The aspiration is to essentially code for the variabililties of body type at scale, to add a further dimension to both the records of the bureaucracy of trials (charge, verdict punishment), and the measurable content of the textualities of those same trials.

And finally, we are adding one additional dimension – space –  a ‘scene of trial’.

For this we are first of all building on a project called Locating London’s Past, which among other things, maps crime locations on to the historic landscape of London.  And to this we are adding a reconstruction of the courtroom, where all these trials took place. 

Simply using Sketch-up, we have made most progress on the George Dance’s building, finished in the late 1770s and providing the main venue for the relevant trials for the next hundred years – basing the models on the architectural plans from which it was built.  

In the process of creating this model, huge amounts of imformation about trial procedure has been revealed, including the changing layout of the court, and the relative position of the different speakers.  The design itself reflects a hitherto unacknowledged transition in the character of how witnesses and defendants were divided in this evolving space, evidencing a new story of the evolution of the criminal trial. 

The architecture itself, suggests that there was a clear transition from a situation in which witnesses and victims stood in a similar relation to the judge and jury (both facing the judge, relatively close to one another); to one - like a modern anglo-american courtroom  - where the judge and witnesses are on one side, and the defendant on the opposite side of the courtroom.  In other words, the character of the adversarial relationship at the core of the adversarial trial was re-defined, with the witnesses and victim re-located on the either side of the argument, and the judges role, redefined as arbiter between them.  At some level, in the process community resolution was replaced by court judgement. 
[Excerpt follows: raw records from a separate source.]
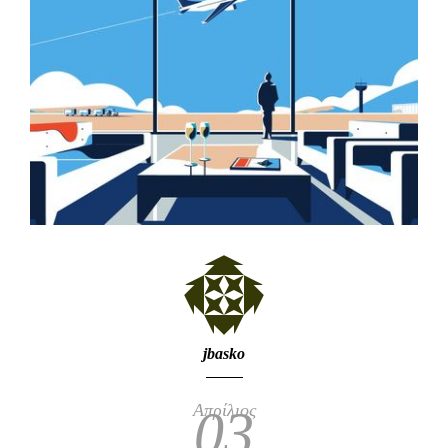
jbasko
Απρίλιος
03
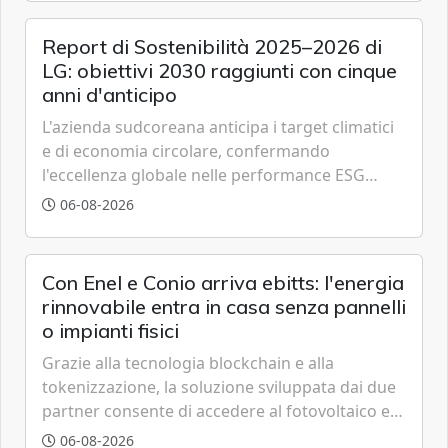
Report di Sostenibilità 2025–2026 di
LG: obiettivi 2030 raggiunti con cinque
anni d'anticipo
L'azienda sudcoreana anticipa i target climatici
e di economia circolare, confermando
l'eccellenza globale nelle performance ESG
grazie a innovazione, accessibilità e governance
06-08-2026
trasparente.
Con Enel e Conio arriva ebitts: l'energia
rinnovabile entra in casa senza pannelli
o impianti fisici
Grazie alla tecnologia blockchain e alla
tokenizzazione, la soluzione sviluppata dai due
partner consente di accedere al fotovoltaico e
all'eolico ottenendo risparmi diretti in bolletta,
06-08-2026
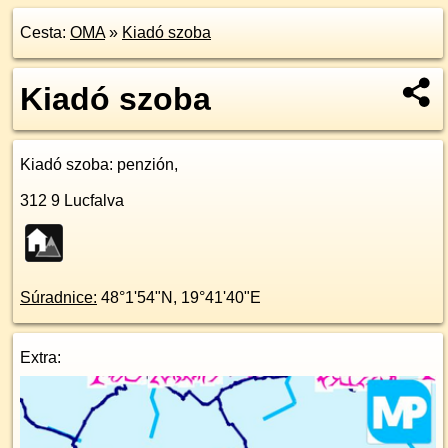
Cesta:
OMA
»
Kiadó szoba
Kiadó szoba
Kiadó szoba
: penzión,
312 9
Lucfalva
Súradnice:
48°1'54"N
,
19°41'40"E
Extra:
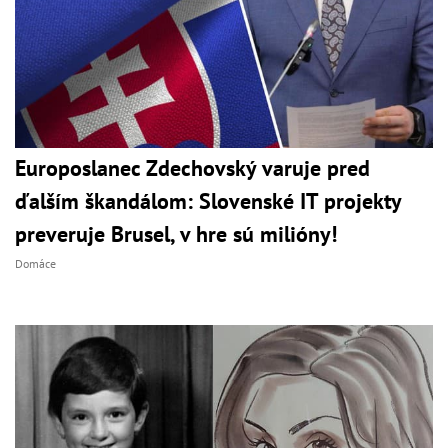
Europoslanec Zdechovský varuje pred
ďalším škandálom: Slovenské IT projekty
preveruje Brusel, v hre sú milióny!
Domáce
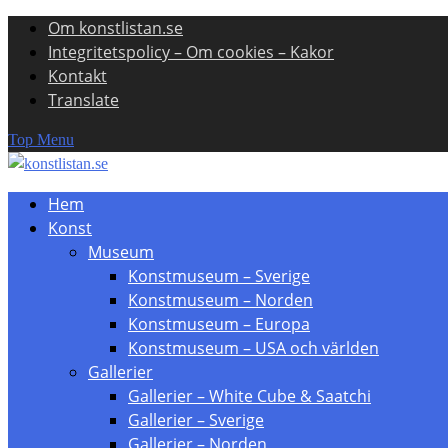
Om konstlistan.se
Skip
Integritetspolicy – Om cookies – Kakor
to
Kontakt
content
Translate
Top Menu
Hem
Konst
Museum
Konstmuseum – Sverige
Konstmuseum – Norden
Konstmuseum – Europa
Konstmuseum – USA och världen
Gallerier
Gallerier – White Cube & Saatchi
Gallerier – Sverige
Gallerier – Norden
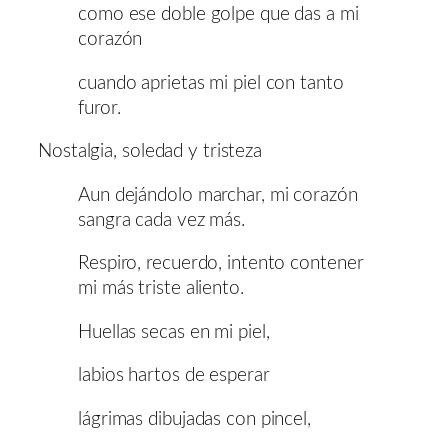
como ese doble golpe que das a mi
corazón
cuando aprietas mi piel con tanto
furor.
Nostalgia, soledad y tristeza
Aun dejándolo marchar, mi corazón
sangra cada vez más.
Respiro, recuerdo, intento contener
mi más triste aliento.
Huellas secas en mi piel,
labios hartos de esperar
lágrimas dibujadas con pincel,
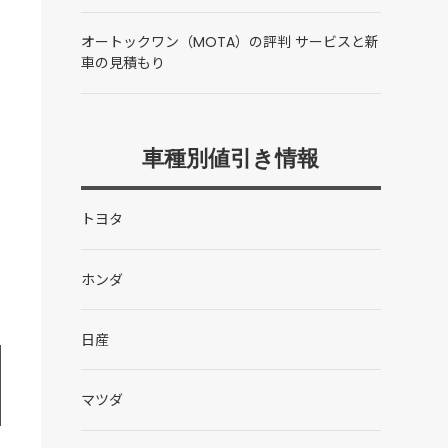
オートックワン（MOTA）の評判 サービスと新
車の見積もり
車種別値引き情報
トヨタ
ホンダ
日産
マツダ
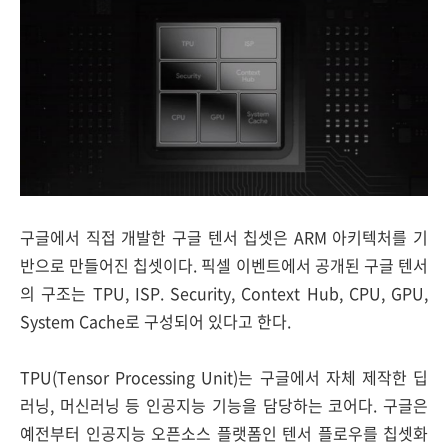
구글에서 직접 개발한 구글 텐서 칩셋은 ARM 아키텍처를 기
반으로 만들어진 칩셋이다. 픽셀 이벤트에서 공개된 구글 텐서
의 구조는 TPU, ISP. Security, Context Hub, CPU, GPU,
System Cache로 구성되어 있다고 한다.
TPU(Tensor Processing Unit)는 구글에서 자체 제작한 딥
러닝, 머신러닝 등 인공지능 기능을 담당하는 코어다. 구글은
예전부터 인공지능 오픈소스 플랫폼인 텐서 플로우를 칩셋화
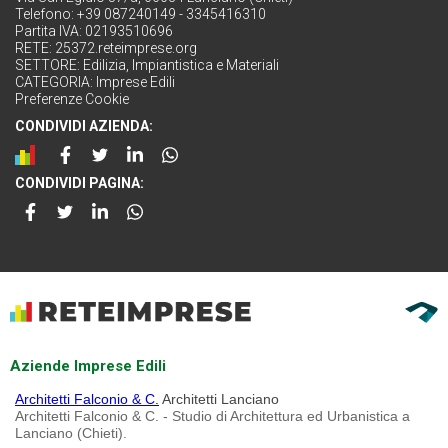
Telefono: +39 087240149 - 3345416310
Partita IVA: 02193510696
RETE:
25372.reteimprese.org
SETTORE:
Edilizia, Impiantistica e Materiali
CATEGORIA:
Imprese Edili
Preferenze Cookie
CONDIVIDI AZIENDA:
CONDIVIDI PAGINA:
Aziende Imprese Edili
Architetti Falconio & C.
Architetti Lanciano
Architetti Falconio & C. - Studio di Architettura ed Urbanistica a
Lanciano (Chieti).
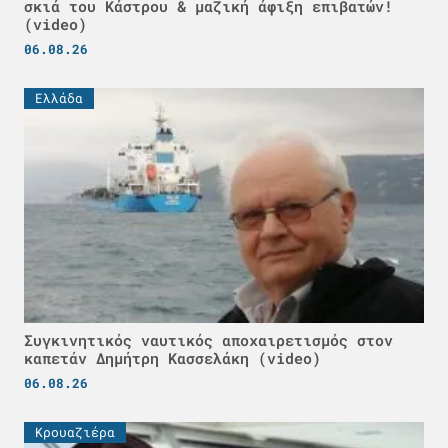
σκιά του Κάστρου & μαζική άφιξη επιβατών!
(video)
06.08.26
Ελλάδα
Συγκινητικός ναυτικός αποχαιρετισμός στον
καπετάν Δημήτρη Κασσελάκη (video)
06.08.26
Κρουαζιέρα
If you want to explain why conviction rates at the Old Bailey rose from under 50% in the mid eighteenth century, to over eighty percent at the end of the nineteenth century, starting from precisely the moment when the courtroom was rebuilt, this ‘fact on the ground’ needs to be part of the story.

What has also been revealed is the importance of levels – with lawyers speaking upwards to the judge, jury, witnesses and defendant, from a cock-pit several feet below their eye level.  Like a theatre audience, the judge, jury and defendant looked down on the stage below.  In other words, what was created, at least for a short time (70 years), was the real feel of a ‘theatre’ in which, as a barrister, you were forced to perform to the gods.  


Looking forwarding to the next stage, this particular sub-project is seeking to move from the ‘art’ of making and performance, through a humanist and historical appreciation of ‘experience’, towards the tools of social science and informatics – seeking to combine the close reading of a single desperate plea, with the empathy that can only come with physical knowledge, with that macroscopic image of all the similar words spoken over a hundred years – how that one plea fits in a universe of words and bodies.  And all of this, is in turn, being undertaken in pursuit of a more nuanced and empathetic engagement with the lives of working people - both for its own sake, and as part of a new analysis of the workings of power 'from below'.

With luck, this will allow us to move beyond a simple analysis of the courtroom, and the ‘adversarial trial’ - to an analysis through which we can see the whole system from the defendants’ perspectiv.

In other words, the next step is about creating a history of the British criminal justice system, and of transportation from an experiential perspective on a large scale – contributing to a history of common human experience, evidenced from the distributed leavings of the dead, analysed with all the approaches available to hand, from all the perspectives available.